Start of Extracted records

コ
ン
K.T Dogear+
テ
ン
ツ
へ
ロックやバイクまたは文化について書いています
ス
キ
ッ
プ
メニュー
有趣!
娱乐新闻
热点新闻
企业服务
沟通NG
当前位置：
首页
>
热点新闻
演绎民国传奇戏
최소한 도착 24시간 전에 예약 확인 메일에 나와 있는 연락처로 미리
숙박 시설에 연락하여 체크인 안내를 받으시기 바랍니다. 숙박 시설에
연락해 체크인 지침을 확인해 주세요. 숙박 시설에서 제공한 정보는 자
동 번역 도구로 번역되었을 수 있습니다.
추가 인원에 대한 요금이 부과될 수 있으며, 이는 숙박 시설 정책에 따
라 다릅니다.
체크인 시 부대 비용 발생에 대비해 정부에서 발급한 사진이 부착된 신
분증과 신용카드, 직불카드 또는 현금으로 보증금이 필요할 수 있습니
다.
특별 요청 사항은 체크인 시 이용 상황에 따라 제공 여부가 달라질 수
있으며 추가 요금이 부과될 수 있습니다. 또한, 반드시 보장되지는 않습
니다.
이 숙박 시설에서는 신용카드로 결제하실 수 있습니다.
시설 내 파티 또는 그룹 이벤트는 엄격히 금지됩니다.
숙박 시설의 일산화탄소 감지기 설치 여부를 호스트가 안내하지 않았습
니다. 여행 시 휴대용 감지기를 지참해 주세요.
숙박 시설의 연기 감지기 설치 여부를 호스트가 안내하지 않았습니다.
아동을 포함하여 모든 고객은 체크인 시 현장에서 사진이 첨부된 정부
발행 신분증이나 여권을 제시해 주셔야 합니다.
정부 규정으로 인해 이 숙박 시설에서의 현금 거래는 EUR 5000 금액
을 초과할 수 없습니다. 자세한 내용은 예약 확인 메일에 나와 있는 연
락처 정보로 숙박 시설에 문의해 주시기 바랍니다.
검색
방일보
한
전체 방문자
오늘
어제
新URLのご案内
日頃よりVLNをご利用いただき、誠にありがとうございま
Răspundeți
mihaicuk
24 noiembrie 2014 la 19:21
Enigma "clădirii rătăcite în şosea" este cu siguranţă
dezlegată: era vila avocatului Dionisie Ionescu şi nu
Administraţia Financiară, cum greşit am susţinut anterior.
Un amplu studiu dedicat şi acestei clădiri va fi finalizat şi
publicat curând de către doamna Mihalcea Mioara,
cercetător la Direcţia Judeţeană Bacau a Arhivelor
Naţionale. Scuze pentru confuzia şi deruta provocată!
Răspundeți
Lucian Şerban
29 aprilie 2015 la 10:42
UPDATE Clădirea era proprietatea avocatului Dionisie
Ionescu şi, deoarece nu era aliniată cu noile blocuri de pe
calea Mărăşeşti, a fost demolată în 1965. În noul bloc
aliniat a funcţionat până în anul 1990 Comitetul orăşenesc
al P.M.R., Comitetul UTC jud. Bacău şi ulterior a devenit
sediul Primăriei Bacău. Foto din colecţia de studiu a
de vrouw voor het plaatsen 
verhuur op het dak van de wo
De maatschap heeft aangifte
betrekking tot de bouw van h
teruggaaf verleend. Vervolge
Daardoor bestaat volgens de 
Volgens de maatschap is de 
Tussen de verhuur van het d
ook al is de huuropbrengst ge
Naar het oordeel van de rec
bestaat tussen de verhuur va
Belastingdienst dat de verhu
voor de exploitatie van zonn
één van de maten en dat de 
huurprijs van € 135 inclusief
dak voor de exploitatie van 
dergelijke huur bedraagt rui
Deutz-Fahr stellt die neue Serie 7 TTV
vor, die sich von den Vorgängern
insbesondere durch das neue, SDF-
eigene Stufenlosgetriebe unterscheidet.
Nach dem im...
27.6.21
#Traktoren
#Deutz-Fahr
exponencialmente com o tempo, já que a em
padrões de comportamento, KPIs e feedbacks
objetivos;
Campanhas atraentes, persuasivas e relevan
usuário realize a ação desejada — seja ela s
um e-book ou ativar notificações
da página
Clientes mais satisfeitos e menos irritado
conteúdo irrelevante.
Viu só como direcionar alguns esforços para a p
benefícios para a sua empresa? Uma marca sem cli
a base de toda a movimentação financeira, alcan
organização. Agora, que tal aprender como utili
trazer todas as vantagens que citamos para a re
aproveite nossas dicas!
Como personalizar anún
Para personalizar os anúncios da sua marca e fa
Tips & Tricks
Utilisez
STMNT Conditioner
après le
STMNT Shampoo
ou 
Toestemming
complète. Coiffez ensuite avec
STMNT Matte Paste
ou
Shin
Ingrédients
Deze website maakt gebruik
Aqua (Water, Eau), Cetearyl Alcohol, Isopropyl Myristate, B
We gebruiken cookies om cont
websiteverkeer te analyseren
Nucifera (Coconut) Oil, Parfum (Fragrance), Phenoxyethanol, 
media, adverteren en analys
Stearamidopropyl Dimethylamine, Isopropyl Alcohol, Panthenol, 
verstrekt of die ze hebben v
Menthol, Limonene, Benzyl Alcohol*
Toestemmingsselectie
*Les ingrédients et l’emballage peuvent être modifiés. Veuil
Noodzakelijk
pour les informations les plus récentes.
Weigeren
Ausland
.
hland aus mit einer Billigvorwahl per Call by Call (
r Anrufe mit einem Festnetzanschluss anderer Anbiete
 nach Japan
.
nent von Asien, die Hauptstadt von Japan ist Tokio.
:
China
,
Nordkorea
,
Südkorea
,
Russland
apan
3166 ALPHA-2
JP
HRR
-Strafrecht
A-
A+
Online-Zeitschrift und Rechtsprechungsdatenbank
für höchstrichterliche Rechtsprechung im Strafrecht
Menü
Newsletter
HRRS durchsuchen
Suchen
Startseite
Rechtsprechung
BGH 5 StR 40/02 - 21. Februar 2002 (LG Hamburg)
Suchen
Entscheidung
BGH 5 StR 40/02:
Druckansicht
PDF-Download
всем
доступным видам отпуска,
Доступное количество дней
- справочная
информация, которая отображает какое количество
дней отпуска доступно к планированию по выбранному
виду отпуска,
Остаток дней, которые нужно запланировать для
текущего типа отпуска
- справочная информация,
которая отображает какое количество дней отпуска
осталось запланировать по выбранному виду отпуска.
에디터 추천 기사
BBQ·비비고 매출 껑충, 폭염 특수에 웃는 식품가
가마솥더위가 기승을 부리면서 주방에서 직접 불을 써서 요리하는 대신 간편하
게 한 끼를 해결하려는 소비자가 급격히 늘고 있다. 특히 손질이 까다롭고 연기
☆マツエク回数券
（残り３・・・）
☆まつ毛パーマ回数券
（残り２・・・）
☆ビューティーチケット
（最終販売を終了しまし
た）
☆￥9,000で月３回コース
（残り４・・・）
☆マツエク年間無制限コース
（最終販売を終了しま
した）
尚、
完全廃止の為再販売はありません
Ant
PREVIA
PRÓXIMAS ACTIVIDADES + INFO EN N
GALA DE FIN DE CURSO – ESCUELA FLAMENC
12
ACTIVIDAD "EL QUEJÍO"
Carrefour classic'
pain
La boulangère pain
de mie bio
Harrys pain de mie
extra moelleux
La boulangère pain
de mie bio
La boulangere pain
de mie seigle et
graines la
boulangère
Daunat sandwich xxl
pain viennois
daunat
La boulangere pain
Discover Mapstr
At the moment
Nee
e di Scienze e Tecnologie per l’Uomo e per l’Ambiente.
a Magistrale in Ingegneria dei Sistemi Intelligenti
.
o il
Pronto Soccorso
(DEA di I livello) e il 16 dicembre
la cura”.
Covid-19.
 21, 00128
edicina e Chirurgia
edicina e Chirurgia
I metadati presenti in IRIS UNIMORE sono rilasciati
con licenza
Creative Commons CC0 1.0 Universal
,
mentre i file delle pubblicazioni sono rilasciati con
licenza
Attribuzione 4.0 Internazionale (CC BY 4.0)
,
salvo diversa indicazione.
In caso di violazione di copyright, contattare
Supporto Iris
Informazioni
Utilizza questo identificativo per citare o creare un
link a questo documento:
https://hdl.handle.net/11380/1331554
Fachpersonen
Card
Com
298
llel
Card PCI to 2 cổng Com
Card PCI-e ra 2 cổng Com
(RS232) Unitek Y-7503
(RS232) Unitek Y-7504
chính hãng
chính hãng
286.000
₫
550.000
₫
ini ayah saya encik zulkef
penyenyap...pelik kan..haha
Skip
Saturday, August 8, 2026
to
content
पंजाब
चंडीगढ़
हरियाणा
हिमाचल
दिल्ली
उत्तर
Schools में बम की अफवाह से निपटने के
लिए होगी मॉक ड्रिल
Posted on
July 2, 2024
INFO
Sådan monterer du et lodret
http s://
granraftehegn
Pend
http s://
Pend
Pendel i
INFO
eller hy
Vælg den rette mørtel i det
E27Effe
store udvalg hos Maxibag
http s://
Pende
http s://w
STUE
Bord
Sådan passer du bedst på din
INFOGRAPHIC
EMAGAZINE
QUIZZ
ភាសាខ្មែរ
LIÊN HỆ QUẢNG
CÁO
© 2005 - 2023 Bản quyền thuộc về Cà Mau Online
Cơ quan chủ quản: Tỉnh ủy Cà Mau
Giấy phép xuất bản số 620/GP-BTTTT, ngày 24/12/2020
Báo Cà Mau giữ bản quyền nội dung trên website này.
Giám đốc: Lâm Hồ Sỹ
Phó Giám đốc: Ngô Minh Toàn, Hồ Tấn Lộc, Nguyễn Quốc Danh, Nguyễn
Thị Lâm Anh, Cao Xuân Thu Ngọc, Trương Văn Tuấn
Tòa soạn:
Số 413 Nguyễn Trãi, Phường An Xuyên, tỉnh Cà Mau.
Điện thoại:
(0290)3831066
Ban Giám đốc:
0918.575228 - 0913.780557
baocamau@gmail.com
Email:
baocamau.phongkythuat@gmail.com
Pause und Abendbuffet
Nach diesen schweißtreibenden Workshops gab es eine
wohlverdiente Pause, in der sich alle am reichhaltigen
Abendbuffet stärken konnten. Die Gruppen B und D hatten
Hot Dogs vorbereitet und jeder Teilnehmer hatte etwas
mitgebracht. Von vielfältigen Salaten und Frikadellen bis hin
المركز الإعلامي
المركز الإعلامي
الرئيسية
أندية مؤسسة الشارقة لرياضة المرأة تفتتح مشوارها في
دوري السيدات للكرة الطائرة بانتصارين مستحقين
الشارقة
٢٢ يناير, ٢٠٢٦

End of Extracted records

* **Activity**
From the first line of the listing above through the line that contains "De maatschap heeft aangifte", retype every line exactly, and write nothing else.

* **Task output**
コ
ン
K.T Dogear+
テ
ン
ツ
へ
ロックやバイクまたは文化について書いています
ス
キ
ッ
プ
メニュー
有趣!
娱乐新闻
热点新闻
企业服务
沟通NG
当前位置：
首页
>
热点新闻
演绎民国传奇戏
최소한 도착 24시간 전에 예약 확인 메일에 나와 있는 연락처로 미리
숙박 시설에 연락하여 체크인 안내를 받으시기 바랍니다. 숙박 시설에
연락해 체크인 지침을 확인해 주세요. 숙박 시설에서 제공한 정보는 자
동 번역 도구로 번역되었을 수 있습니다.
추가 인원에 대한 요금이 부과될 수 있으며, 이는 숙박 시설 정책에 따
라 다릅니다.
체크인 시 부대 비용 발생에 대비해 정부에서 발급한 사진이 부착된 신
분증과 신용카드, 직불카드 또는 현금으로 보증금이 필요할 수 있습니
다.
특별 요청 사항은 체크인 시 이용 상황에 따라 제공 여부가 달라질 수
있으며 추가 요금이 부과될 수 있습니다. 또한, 반드시 보장되지는 않습
니다.
이 숙박 시설에서는 신용카드로 결제하실 수 있습니다.
시설 내 파티 또는 그룹 이벤트는 엄격히 금지됩니다.
숙박 시설의 일산화탄소 감지기 설치 여부를 호스트가 안내하지 않았습
니다. 여행 시 휴대용 감지기를 지참해 주세요.
숙박 시설의 연기 감지기 설치 여부를 호스트가 안내하지 않았습니다.
아동을 포함하여 모든 고객은 체크인 시 현장에서 사진이 첨부된 정부
발행 신분증이나 여권을 제시해 주셔야 합니다.
정부 규정으로 인해 이 숙박 시설에서의 현금 거래는 EUR 5000 금액
을 초과할 수 없습니다. 자세한 내용은 예약 확인 메일에 나와 있는 연
락처 정보로 숙박 시설에 문의해 주시기 바랍니다.
검색
방일보
한
전체 방문자
오늘
어제
新URLのご案内
日頃よりVLNをご利用いただき、誠にありがとうございま
Răspundeți
mihaicuk
24 noiembrie 2014 la 19:21
Enigma "clădirii rătăcite în şosea" este cu siguranţă
dezlegată: era vila avocatului Dionisie Ionescu şi nu
Administraţia Financiară, cum greşit am susţinut anterior.
Un amplu studiu dedicat şi acestei clădiri va fi finalizat şi
publicat curând de către doamna Mihalcea Mioara,
cercetător la Direcţia Judeţeană Bacau a Arhivelor
Naţionale. Scuze pentru confuzia şi deruta provocată!
Răspundeți
Lucian Şerban
29 aprilie 2015 la 10:42
UPDATE Clădirea era proprietatea avocatului Dionisie
Ionescu şi, deoarece nu era aliniată cu noile blocuri de pe
calea Mărăşeşti, a fost demolată în 1965. În noul bloc
aliniat a funcţionat până în anul 1990 Comitetul orăşenesc
al P.M.R., Comitetul UTC jud. Bacău şi ulterior a devenit
sediul Primăriei Bacău. Foto din colecţia de studiu a
de vrouw voor het plaatsen 
verhuur op het dak van de wo
De maatschap heeft aangifte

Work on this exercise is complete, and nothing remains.